*Assignment*
Give the entries below again exactly. Their pictures are not needed.

______________________________

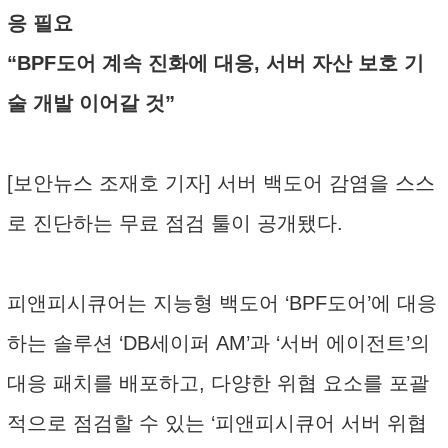
응 필요
“BPF도어 계속 진화에 대응, 서버 자산 보호 기
술 개발 이어갈 것”
[보안뉴스 조재호 기자] 서버 백도어 감염을 스스
로 진단하는 무료 점검 툴이 공개됐다.
피앤피시큐어는 지능형 백도어 ‘BPF도어’에 대응
하는 솔루션 ‘DB세이퍼 AM’과 ‘서버 에이전트’의
대응 패치를 배포하고, 다양한 위협 요소를 포괄
적으로 점검할 수 있는 ‘피앤피시큐어 서버 위협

______________________________

*Problem solution*
응 필요
“BPF도어 계속 진화에 대응, 서버 자산 보호 기
술 개발 이어갈 것”
[보안뉴스 조재호 기자] 서버 백도어 감염을 스스
로 진단하는 무료 점검 툴이 공개됐다.
피앤피시큐어는 지능형 백도어 ‘BPF도어’에 대응
하는 솔루션 ‘DB세이퍼 AM’과 ‘서버 에이전트’의
대응 패치를 배포하고, 다양한 위협 요소를 포괄
적으로 점검할 수 있는 ‘피앤피시큐어 서버 위협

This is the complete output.